Sunday, January 11, 2009

Is Care Delayed Tantamount to Care Denied?

Justice delayed is justice denied, as the saying goes. By the same token, does it not hold that treatment delayed is treatment denied? And thus are not risks increased, treatment outcomes compromised, sufferings magnified?

Call me Ishmael. My partners and I operate a large psychiatric practice on the outskirts of a mid-sized Northeastern city. Our patient population comprises a representative spectrum of the local community, from early adolescents on up. Within our specialty, we are the face of American healthcare. Among the many machinations concocted by the managed care entities through the years, we suspect that a new one has recently been given birth. It might well be dubbed “managed delays.”

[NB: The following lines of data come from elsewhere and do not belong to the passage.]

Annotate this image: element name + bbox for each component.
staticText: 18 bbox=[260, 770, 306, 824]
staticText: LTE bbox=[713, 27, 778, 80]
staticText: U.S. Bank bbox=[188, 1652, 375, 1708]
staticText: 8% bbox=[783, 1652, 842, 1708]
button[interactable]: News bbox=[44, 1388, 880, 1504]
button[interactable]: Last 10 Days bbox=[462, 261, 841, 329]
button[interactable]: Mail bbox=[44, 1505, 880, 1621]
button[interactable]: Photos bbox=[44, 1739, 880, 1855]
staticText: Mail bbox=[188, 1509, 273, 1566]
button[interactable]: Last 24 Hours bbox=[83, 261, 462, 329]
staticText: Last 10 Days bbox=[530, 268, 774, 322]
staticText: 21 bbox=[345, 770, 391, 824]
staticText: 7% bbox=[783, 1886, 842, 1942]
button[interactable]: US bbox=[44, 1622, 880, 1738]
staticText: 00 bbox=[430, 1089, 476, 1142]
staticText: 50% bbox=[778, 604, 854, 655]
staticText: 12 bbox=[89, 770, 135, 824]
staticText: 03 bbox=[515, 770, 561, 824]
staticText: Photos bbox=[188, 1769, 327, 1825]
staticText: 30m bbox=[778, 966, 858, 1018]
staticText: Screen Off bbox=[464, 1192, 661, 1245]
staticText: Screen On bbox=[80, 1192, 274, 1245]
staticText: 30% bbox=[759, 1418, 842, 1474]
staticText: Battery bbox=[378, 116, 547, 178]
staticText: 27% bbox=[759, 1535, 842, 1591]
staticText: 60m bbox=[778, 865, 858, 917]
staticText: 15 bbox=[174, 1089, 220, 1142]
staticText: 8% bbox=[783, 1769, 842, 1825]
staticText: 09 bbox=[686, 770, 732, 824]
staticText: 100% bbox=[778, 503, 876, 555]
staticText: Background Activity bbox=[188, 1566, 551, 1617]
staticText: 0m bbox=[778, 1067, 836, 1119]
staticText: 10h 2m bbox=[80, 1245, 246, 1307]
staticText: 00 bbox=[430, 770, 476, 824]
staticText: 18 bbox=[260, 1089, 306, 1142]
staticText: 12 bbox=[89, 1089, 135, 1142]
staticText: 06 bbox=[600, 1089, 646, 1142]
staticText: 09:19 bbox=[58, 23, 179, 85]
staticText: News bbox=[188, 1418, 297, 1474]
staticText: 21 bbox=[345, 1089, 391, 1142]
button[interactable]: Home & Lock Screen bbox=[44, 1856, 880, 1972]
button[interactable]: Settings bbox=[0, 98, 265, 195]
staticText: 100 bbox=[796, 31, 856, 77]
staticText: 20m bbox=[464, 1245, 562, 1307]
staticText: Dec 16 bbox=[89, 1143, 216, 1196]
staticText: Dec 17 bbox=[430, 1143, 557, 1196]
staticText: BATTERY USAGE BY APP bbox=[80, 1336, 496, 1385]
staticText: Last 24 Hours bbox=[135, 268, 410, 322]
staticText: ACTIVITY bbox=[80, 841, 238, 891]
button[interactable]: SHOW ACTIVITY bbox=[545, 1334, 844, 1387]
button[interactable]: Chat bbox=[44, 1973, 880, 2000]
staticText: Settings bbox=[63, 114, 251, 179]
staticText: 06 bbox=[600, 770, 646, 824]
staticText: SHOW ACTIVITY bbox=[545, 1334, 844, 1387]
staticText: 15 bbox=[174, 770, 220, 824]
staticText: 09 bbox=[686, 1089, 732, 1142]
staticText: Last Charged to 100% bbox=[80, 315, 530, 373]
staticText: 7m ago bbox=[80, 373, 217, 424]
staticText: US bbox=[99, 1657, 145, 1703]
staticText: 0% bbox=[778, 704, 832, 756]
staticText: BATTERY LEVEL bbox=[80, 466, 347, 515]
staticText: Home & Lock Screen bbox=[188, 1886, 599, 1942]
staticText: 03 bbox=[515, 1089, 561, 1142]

In the good old days of insurance company SOP, especially among the for-profits, this would have referred to the scheme of requiring “doctors or doctor representatives” to call a deliberately understaffed toll-free number and proceed through a three-or-more step process (including built-in hold times, needless recitations of patient demographic information, a rotating menu of inane questions posed in robotic tones by first-name-only drones hunkered down in underground cubicles at the opposite end of the continent) to obtain “prior authorization” for anything other than generic Motrin. Recently, however, we have seen evidence of a new and more pernicious form of obstructionism: Properly formatted and completed prior authorizations requests simply go unanswered for as long as THREE WEEKS after they are faxed to the insurance entity. Duplicate requests go unheeded. Follow-up phone calls – if we can actually determine which call center to contact - do not accelerate the response. Generics receive no better response than brand-name drugs. We are forced to conceive of a system whereby only those facsimiles which have thoroughly yellowed at the bottom of the “in” box on the desk of the one remaining employee in the PA department are answered. More than ever, the profit motive seems alive and well.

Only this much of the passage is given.